Scénario de production

Le digesteur reçoit un mélange composé de déchets agricoles (fumier + lisier) broyés auxquels est ajouté un volume de 10% de graisses provenant de l’agroalimentaire. Cette matière est chauffée à 39° C pendant 30 jours, grâce à un circuit d’eau mis à température par une chaudière alimentée en gaz pauvre. Les bactéries méthanogènes vont progressivement la dégrader jusqu’à l’obtention de biogaz composé de méthane, de CO2, de souffre et d’eau. Un phénomène de trop-plein conduit les produits au post-digesteur où ils sont chauffés encore 20 jours. Lors de cette étape 15% de biogaz supplémentaire est récupéré.

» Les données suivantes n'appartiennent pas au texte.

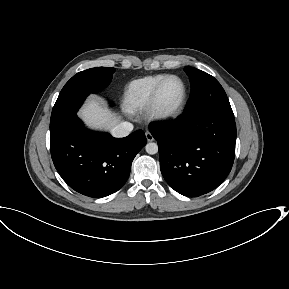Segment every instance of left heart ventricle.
<instances>
[{"mask_svg":"<svg viewBox=\"0 0 289 289\" xmlns=\"http://www.w3.org/2000/svg\"><path fill=\"white\" fill-rule=\"evenodd\" d=\"M182 85L176 79L168 80L161 91L160 104L164 108H171L175 106L182 97Z\"/></svg>","mask_w":289,"mask_h":289,"instance_id":"obj_1","label":"left heart ventricle"}]
</instances>
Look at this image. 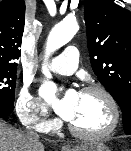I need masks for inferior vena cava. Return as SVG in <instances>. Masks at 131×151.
I'll use <instances>...</instances> for the list:
<instances>
[{
  "label": "inferior vena cava",
  "mask_w": 131,
  "mask_h": 151,
  "mask_svg": "<svg viewBox=\"0 0 131 151\" xmlns=\"http://www.w3.org/2000/svg\"><path fill=\"white\" fill-rule=\"evenodd\" d=\"M26 135L34 140H38V134L32 130H28Z\"/></svg>",
  "instance_id": "obj_1"
}]
</instances>
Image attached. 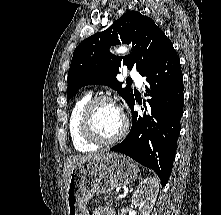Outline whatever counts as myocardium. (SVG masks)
I'll return each mask as SVG.
<instances>
[{"label":"myocardium","mask_w":221,"mask_h":215,"mask_svg":"<svg viewBox=\"0 0 221 215\" xmlns=\"http://www.w3.org/2000/svg\"><path fill=\"white\" fill-rule=\"evenodd\" d=\"M102 103H112L115 105L114 100L109 96H97L91 98L83 107L80 119L79 127L81 135L89 142L96 145H111L120 141L127 133L129 122L124 114L122 115L123 123L120 131L113 137L105 138L101 136L94 127V112L96 107Z\"/></svg>","instance_id":"1"}]
</instances>
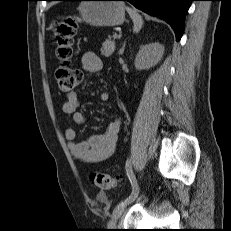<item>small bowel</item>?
<instances>
[{
	"instance_id": "c3829d8e",
	"label": "small bowel",
	"mask_w": 231,
	"mask_h": 231,
	"mask_svg": "<svg viewBox=\"0 0 231 231\" xmlns=\"http://www.w3.org/2000/svg\"><path fill=\"white\" fill-rule=\"evenodd\" d=\"M82 67L91 73H98L103 69V62L93 52H87L82 56ZM100 101L108 102L110 94L100 93ZM80 99L75 92L67 94L66 100L62 105L63 113L70 115L74 124L85 122V114L80 109ZM121 120L117 119L108 124L105 133L90 136L84 141H76L77 131L74 127H68L65 131V138L72 156L83 163H96L112 156L119 141Z\"/></svg>"
}]
</instances>
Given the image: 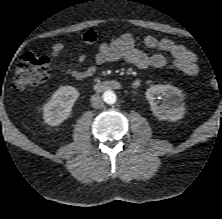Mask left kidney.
I'll list each match as a JSON object with an SVG mask.
<instances>
[{"label": "left kidney", "mask_w": 222, "mask_h": 219, "mask_svg": "<svg viewBox=\"0 0 222 219\" xmlns=\"http://www.w3.org/2000/svg\"><path fill=\"white\" fill-rule=\"evenodd\" d=\"M162 97V104L158 105L156 97ZM152 113L161 120L177 121L182 118L185 106L181 90L170 84L154 85L146 91Z\"/></svg>", "instance_id": "obj_1"}]
</instances>
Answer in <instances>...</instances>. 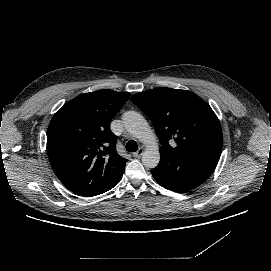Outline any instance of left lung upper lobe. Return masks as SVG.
Here are the masks:
<instances>
[{"label": "left lung upper lobe", "instance_id": "5c2ea615", "mask_svg": "<svg viewBox=\"0 0 271 271\" xmlns=\"http://www.w3.org/2000/svg\"><path fill=\"white\" fill-rule=\"evenodd\" d=\"M153 123L160 150L219 160L223 137L211 107L186 90L156 88L132 96Z\"/></svg>", "mask_w": 271, "mask_h": 271}]
</instances>
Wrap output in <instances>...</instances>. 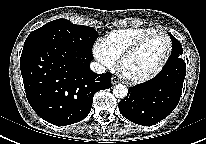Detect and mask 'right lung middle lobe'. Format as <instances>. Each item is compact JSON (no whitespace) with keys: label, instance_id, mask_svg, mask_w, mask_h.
<instances>
[{"label":"right lung middle lobe","instance_id":"1","mask_svg":"<svg viewBox=\"0 0 206 144\" xmlns=\"http://www.w3.org/2000/svg\"><path fill=\"white\" fill-rule=\"evenodd\" d=\"M97 37V31L92 27L76 25L66 19H56L32 31L24 46L49 43L92 54V47Z\"/></svg>","mask_w":206,"mask_h":144}]
</instances>
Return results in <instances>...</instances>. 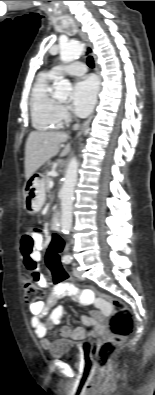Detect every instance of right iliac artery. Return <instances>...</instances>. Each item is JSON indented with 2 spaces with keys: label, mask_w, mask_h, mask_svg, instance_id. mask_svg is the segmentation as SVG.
I'll return each instance as SVG.
<instances>
[{
  "label": "right iliac artery",
  "mask_w": 155,
  "mask_h": 395,
  "mask_svg": "<svg viewBox=\"0 0 155 395\" xmlns=\"http://www.w3.org/2000/svg\"><path fill=\"white\" fill-rule=\"evenodd\" d=\"M71 260H72V257H71V256H68V255H67V256H64V257H63V262L66 263V264L70 263Z\"/></svg>",
  "instance_id": "1"
}]
</instances>
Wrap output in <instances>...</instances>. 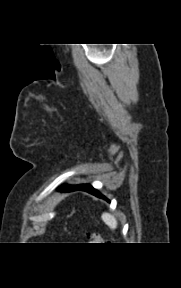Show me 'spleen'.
Wrapping results in <instances>:
<instances>
[{
    "mask_svg": "<svg viewBox=\"0 0 181 288\" xmlns=\"http://www.w3.org/2000/svg\"><path fill=\"white\" fill-rule=\"evenodd\" d=\"M101 218L104 221V223L108 225L111 229L114 230L117 228L118 222L112 214L105 212L102 214Z\"/></svg>",
    "mask_w": 181,
    "mask_h": 288,
    "instance_id": "1",
    "label": "spleen"
}]
</instances>
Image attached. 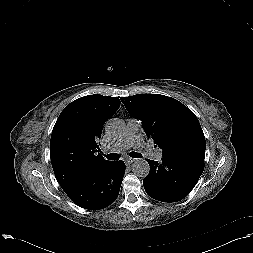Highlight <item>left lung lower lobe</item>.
<instances>
[{"label": "left lung lower lobe", "instance_id": "left-lung-lower-lobe-1", "mask_svg": "<svg viewBox=\"0 0 253 253\" xmlns=\"http://www.w3.org/2000/svg\"><path fill=\"white\" fill-rule=\"evenodd\" d=\"M150 172L143 180L146 193L162 202H177L197 184L204 170V158L193 155L162 156V161L147 160Z\"/></svg>", "mask_w": 253, "mask_h": 253}]
</instances>
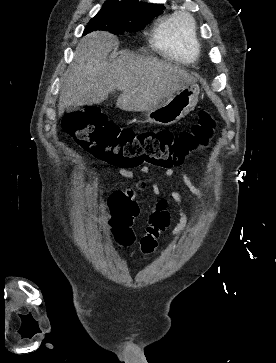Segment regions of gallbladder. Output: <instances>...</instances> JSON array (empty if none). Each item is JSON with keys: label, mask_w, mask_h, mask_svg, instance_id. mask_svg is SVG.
<instances>
[{"label": "gallbladder", "mask_w": 276, "mask_h": 363, "mask_svg": "<svg viewBox=\"0 0 276 363\" xmlns=\"http://www.w3.org/2000/svg\"><path fill=\"white\" fill-rule=\"evenodd\" d=\"M69 111H73V110H75V107H69V108H67Z\"/></svg>", "instance_id": "obj_1"}]
</instances>
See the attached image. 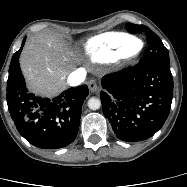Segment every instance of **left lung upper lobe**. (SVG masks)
<instances>
[{
	"instance_id": "5c2ea615",
	"label": "left lung upper lobe",
	"mask_w": 187,
	"mask_h": 187,
	"mask_svg": "<svg viewBox=\"0 0 187 187\" xmlns=\"http://www.w3.org/2000/svg\"><path fill=\"white\" fill-rule=\"evenodd\" d=\"M126 29L130 33H140L143 32L147 36L148 49L140 60L143 63H155V62H164L169 63V53L168 50L163 45L160 38L147 26L136 25L132 23H127Z\"/></svg>"
}]
</instances>
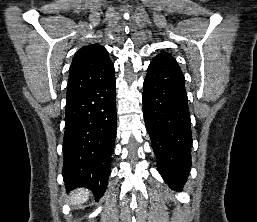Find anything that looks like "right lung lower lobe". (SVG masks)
Returning <instances> with one entry per match:
<instances>
[{
	"instance_id": "right-lung-lower-lobe-1",
	"label": "right lung lower lobe",
	"mask_w": 257,
	"mask_h": 222,
	"mask_svg": "<svg viewBox=\"0 0 257 222\" xmlns=\"http://www.w3.org/2000/svg\"><path fill=\"white\" fill-rule=\"evenodd\" d=\"M115 98L114 71L67 98L62 171L67 190L86 187L98 199L105 192L116 137Z\"/></svg>"
}]
</instances>
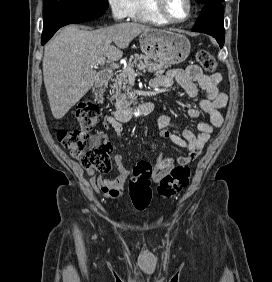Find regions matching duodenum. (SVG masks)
Wrapping results in <instances>:
<instances>
[{
	"label": "duodenum",
	"mask_w": 272,
	"mask_h": 282,
	"mask_svg": "<svg viewBox=\"0 0 272 282\" xmlns=\"http://www.w3.org/2000/svg\"><path fill=\"white\" fill-rule=\"evenodd\" d=\"M111 77H112V73L110 71L106 70V71H102L101 73H99L98 80L100 81L101 86L107 83L111 79ZM96 91H99V87H96ZM154 106L155 105L153 102H146L142 104V107L146 109H153ZM131 110H132L131 102L128 99H125L120 102V107L118 110L114 112V117L117 120H124L127 118V115L128 113L131 112Z\"/></svg>",
	"instance_id": "1"
}]
</instances>
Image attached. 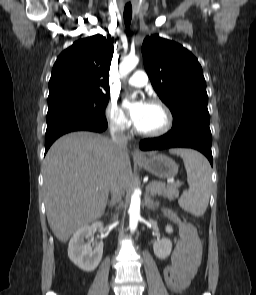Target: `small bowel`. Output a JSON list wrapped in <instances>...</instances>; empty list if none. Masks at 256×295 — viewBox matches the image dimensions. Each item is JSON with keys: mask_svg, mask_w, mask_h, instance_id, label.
<instances>
[{"mask_svg": "<svg viewBox=\"0 0 256 295\" xmlns=\"http://www.w3.org/2000/svg\"><path fill=\"white\" fill-rule=\"evenodd\" d=\"M164 215L179 228L180 239L174 247L171 264L163 271L164 280L170 290L178 293L187 287L199 265L201 242L191 223L181 220L170 210H164Z\"/></svg>", "mask_w": 256, "mask_h": 295, "instance_id": "small-bowel-1", "label": "small bowel"}]
</instances>
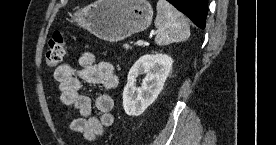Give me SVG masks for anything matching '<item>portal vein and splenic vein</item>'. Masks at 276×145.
I'll list each match as a JSON object with an SVG mask.
<instances>
[{"label":"portal vein and splenic vein","instance_id":"1","mask_svg":"<svg viewBox=\"0 0 276 145\" xmlns=\"http://www.w3.org/2000/svg\"><path fill=\"white\" fill-rule=\"evenodd\" d=\"M143 44H144V41H142V40H138L136 42V45H138V46H142Z\"/></svg>","mask_w":276,"mask_h":145}]
</instances>
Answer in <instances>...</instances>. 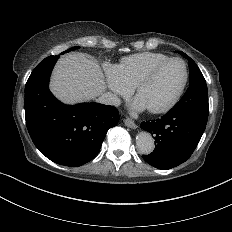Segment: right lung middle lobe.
<instances>
[{
    "label": "right lung middle lobe",
    "instance_id": "dd1d6c3e",
    "mask_svg": "<svg viewBox=\"0 0 232 232\" xmlns=\"http://www.w3.org/2000/svg\"><path fill=\"white\" fill-rule=\"evenodd\" d=\"M79 47H73V48H70V49H68L67 51H65V52H69V51H71V50H75V49H78ZM65 52H63V53H65Z\"/></svg>",
    "mask_w": 232,
    "mask_h": 232
}]
</instances>
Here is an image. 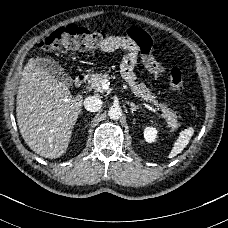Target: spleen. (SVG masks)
<instances>
[{"label":"spleen","instance_id":"spleen-1","mask_svg":"<svg viewBox=\"0 0 228 228\" xmlns=\"http://www.w3.org/2000/svg\"><path fill=\"white\" fill-rule=\"evenodd\" d=\"M194 134V127L188 126L187 128L183 129L177 139L174 141L173 146L167 155L168 159L176 157L178 154H180L188 145L189 141L191 140L192 136Z\"/></svg>","mask_w":228,"mask_h":228}]
</instances>
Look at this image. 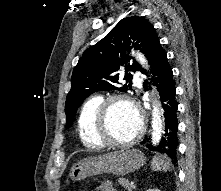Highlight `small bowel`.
Wrapping results in <instances>:
<instances>
[{
  "label": "small bowel",
  "instance_id": "obj_1",
  "mask_svg": "<svg viewBox=\"0 0 221 191\" xmlns=\"http://www.w3.org/2000/svg\"><path fill=\"white\" fill-rule=\"evenodd\" d=\"M100 191H117L115 186L110 181H103L99 185Z\"/></svg>",
  "mask_w": 221,
  "mask_h": 191
}]
</instances>
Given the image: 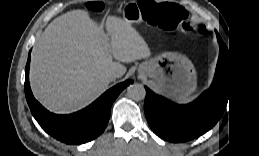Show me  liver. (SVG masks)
Returning <instances> with one entry per match:
<instances>
[{
	"mask_svg": "<svg viewBox=\"0 0 259 156\" xmlns=\"http://www.w3.org/2000/svg\"><path fill=\"white\" fill-rule=\"evenodd\" d=\"M104 27L106 33L88 12L72 10L55 18L36 41L30 85L48 110L67 114L86 107L107 89L110 73L126 72L120 62L150 56L131 22L111 17Z\"/></svg>",
	"mask_w": 259,
	"mask_h": 156,
	"instance_id": "obj_1",
	"label": "liver"
}]
</instances>
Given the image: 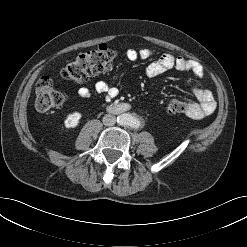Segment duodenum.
Returning <instances> with one entry per match:
<instances>
[{"label": "duodenum", "mask_w": 247, "mask_h": 247, "mask_svg": "<svg viewBox=\"0 0 247 247\" xmlns=\"http://www.w3.org/2000/svg\"><path fill=\"white\" fill-rule=\"evenodd\" d=\"M131 106L128 103H121L111 107V111L115 114H120L126 111H129Z\"/></svg>", "instance_id": "duodenum-1"}]
</instances>
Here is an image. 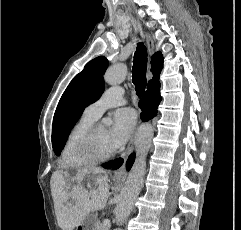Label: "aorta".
<instances>
[{
	"mask_svg": "<svg viewBox=\"0 0 241 230\" xmlns=\"http://www.w3.org/2000/svg\"><path fill=\"white\" fill-rule=\"evenodd\" d=\"M126 74V65L123 63H117L107 69L104 74V81L112 86L118 85L124 81ZM103 122L109 124L110 120L104 119ZM152 138V126L150 124L141 125L135 136L136 158L128 174L125 185L119 194L118 202L114 209L117 225V228L114 230H122L120 226L131 213L135 200L142 189L146 173V157L151 146Z\"/></svg>",
	"mask_w": 241,
	"mask_h": 230,
	"instance_id": "762f6f07",
	"label": "aorta"
}]
</instances>
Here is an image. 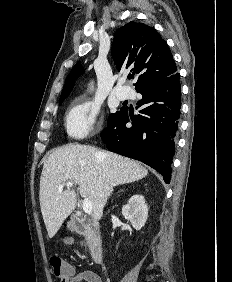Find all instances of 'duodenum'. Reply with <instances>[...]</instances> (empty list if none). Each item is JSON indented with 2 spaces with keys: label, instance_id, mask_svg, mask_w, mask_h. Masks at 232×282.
I'll return each instance as SVG.
<instances>
[{
  "label": "duodenum",
  "instance_id": "duodenum-1",
  "mask_svg": "<svg viewBox=\"0 0 232 282\" xmlns=\"http://www.w3.org/2000/svg\"><path fill=\"white\" fill-rule=\"evenodd\" d=\"M72 225L77 233L88 237L91 257L95 263H101L103 259V244L97 232L78 216L72 218Z\"/></svg>",
  "mask_w": 232,
  "mask_h": 282
}]
</instances>
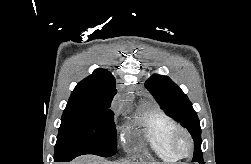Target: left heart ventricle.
I'll return each instance as SVG.
<instances>
[{"label": "left heart ventricle", "mask_w": 251, "mask_h": 164, "mask_svg": "<svg viewBox=\"0 0 251 164\" xmlns=\"http://www.w3.org/2000/svg\"><path fill=\"white\" fill-rule=\"evenodd\" d=\"M181 147H182L183 149L185 148V143H184V142L181 143Z\"/></svg>", "instance_id": "left-heart-ventricle-1"}]
</instances>
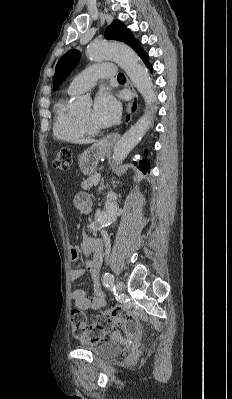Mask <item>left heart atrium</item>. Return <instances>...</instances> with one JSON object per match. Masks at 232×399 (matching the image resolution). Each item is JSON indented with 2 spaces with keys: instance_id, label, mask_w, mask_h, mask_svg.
Segmentation results:
<instances>
[{
  "instance_id": "left-heart-atrium-1",
  "label": "left heart atrium",
  "mask_w": 232,
  "mask_h": 399,
  "mask_svg": "<svg viewBox=\"0 0 232 399\" xmlns=\"http://www.w3.org/2000/svg\"><path fill=\"white\" fill-rule=\"evenodd\" d=\"M121 115V106L118 100L109 93L100 94L94 103L91 117L94 122L103 128L112 126Z\"/></svg>"
}]
</instances>
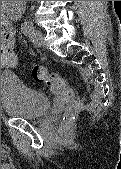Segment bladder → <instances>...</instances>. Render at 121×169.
<instances>
[{"label": "bladder", "mask_w": 121, "mask_h": 169, "mask_svg": "<svg viewBox=\"0 0 121 169\" xmlns=\"http://www.w3.org/2000/svg\"><path fill=\"white\" fill-rule=\"evenodd\" d=\"M1 106L11 118L36 120L51 109V100L43 93L23 84L15 75L1 76Z\"/></svg>", "instance_id": "31cf9c89"}]
</instances>
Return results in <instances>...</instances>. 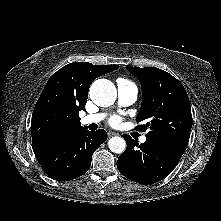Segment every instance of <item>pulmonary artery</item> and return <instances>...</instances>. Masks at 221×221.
Masks as SVG:
<instances>
[{
    "label": "pulmonary artery",
    "instance_id": "e3ab8cb5",
    "mask_svg": "<svg viewBox=\"0 0 221 221\" xmlns=\"http://www.w3.org/2000/svg\"><path fill=\"white\" fill-rule=\"evenodd\" d=\"M117 93L118 101L120 105L126 106L134 103L137 99L138 89L137 87L124 79L117 80ZM105 117L104 113H95L84 116L81 119L82 124H94L101 122ZM146 141V136L143 135L140 137V142L144 143Z\"/></svg>",
    "mask_w": 221,
    "mask_h": 221
}]
</instances>
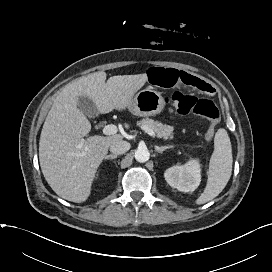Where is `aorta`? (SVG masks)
Here are the masks:
<instances>
[{"instance_id":"762f6f07","label":"aorta","mask_w":272,"mask_h":272,"mask_svg":"<svg viewBox=\"0 0 272 272\" xmlns=\"http://www.w3.org/2000/svg\"><path fill=\"white\" fill-rule=\"evenodd\" d=\"M134 156H135L136 161H138L140 163H145L150 158V152L148 151V149L146 147H139L135 151Z\"/></svg>"}]
</instances>
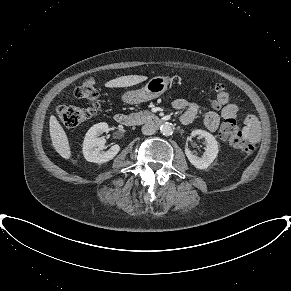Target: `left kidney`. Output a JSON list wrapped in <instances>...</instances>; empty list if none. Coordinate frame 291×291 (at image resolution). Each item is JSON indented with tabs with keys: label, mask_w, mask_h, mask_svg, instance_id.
Segmentation results:
<instances>
[{
	"label": "left kidney",
	"mask_w": 291,
	"mask_h": 291,
	"mask_svg": "<svg viewBox=\"0 0 291 291\" xmlns=\"http://www.w3.org/2000/svg\"><path fill=\"white\" fill-rule=\"evenodd\" d=\"M199 135L203 137L206 141V148L203 155L200 157L194 155L191 150L186 147L185 154L189 162L194 165L197 169L204 170L209 167V165L215 160L219 152L218 142L215 137L205 130H194L191 136Z\"/></svg>",
	"instance_id": "left-kidney-1"
}]
</instances>
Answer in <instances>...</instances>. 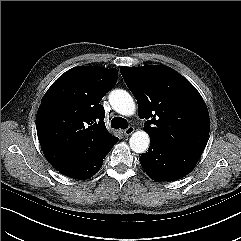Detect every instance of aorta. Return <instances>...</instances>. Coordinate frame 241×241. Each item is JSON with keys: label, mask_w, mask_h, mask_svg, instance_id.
Instances as JSON below:
<instances>
[{"label": "aorta", "mask_w": 241, "mask_h": 241, "mask_svg": "<svg viewBox=\"0 0 241 241\" xmlns=\"http://www.w3.org/2000/svg\"><path fill=\"white\" fill-rule=\"evenodd\" d=\"M109 102L112 108L119 114L131 116L134 114L136 105L132 96L125 90L116 89L109 94ZM130 148L135 153H144L150 144L147 132L137 131L132 134L129 140Z\"/></svg>", "instance_id": "762f6f07"}]
</instances>
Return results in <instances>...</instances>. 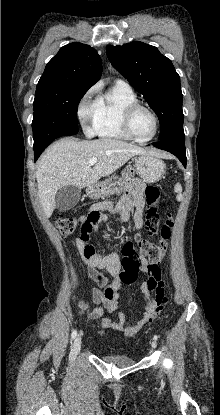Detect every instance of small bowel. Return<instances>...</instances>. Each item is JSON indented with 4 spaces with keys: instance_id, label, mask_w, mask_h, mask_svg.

Le reste, appelé digestat, est soumis à une centrifugeuse pour séparer la matière liquide de la matière solide. Cette dernière, dont il sort chaque année environ 1.600 tonnes de chez Agribiométhane, va être préparée par une autre entreprise pour former du compost à destination, par exemple, des jardins et potagers.
 

Digestat liquide

Le digestat liquide (17.000 m3 à l’année), principalement composé d’azote, va être exploité, en substitution des engrais chimiques (75 tonnes économisées par an), sur les parcelles des sites d’exploitation. Le produit est répandu au plus près des racines des cultures en cours, grâce à un système d’injection dit de « QuadraFerti ». Parmi ses qualités : être inodore, homogène, rapidement assimilable par les plantes, d’une qualité constante et qui n’acidifie pas les sols.


Biométhane

La dernière étape du scénario de production s’intéresse au biogaz produit dans le digesteur et le post-digesteur. Il s’agit de récupérer le méthane. Trois étapes sont nécessaires. Dans la première, le souffre est piégé par un filtre à charbon. Une opération de séchage, par refroidissement et condensation, permet ensuite d’éliminer l’eau. Le CO2 est ensuite piégé par des billes zéolithes. Mis à part le gaz pauvre (15% de méthane + 85% de CO2) qui sert à monter en température le digesteur et le post-digesteur, il ne reste plus que du biométhane (pur à 99%) à la sortie de tous ces traitements, en partie envoyé vers le poste d’injection de GRDF, pour une utilisation locale (ravitaillement des habitations, mais aussi des entreprises industrielles, dont La Boulangère qui fournit justement les graisses agroalimentaires).
 

Production et consommation locales

A partir des effluents d’élevage de 4 exploitations agricoles est produite une énergie renouvelable et vertueuse qui est consommée localement. « Agribiométhane est une entreprise de territoire, non délocalisable, qui produit de l’énergie pour la commune. Sa création a été le moyen que nous avons choisi pour répondre aux problèmes environnementaux liés au fonctionnement de nos exploitations. Le Choletais et le Nord de la Vendée sont des territoires agricoles et industriels très dynamiques », ajoute Olivier Bouchonneau.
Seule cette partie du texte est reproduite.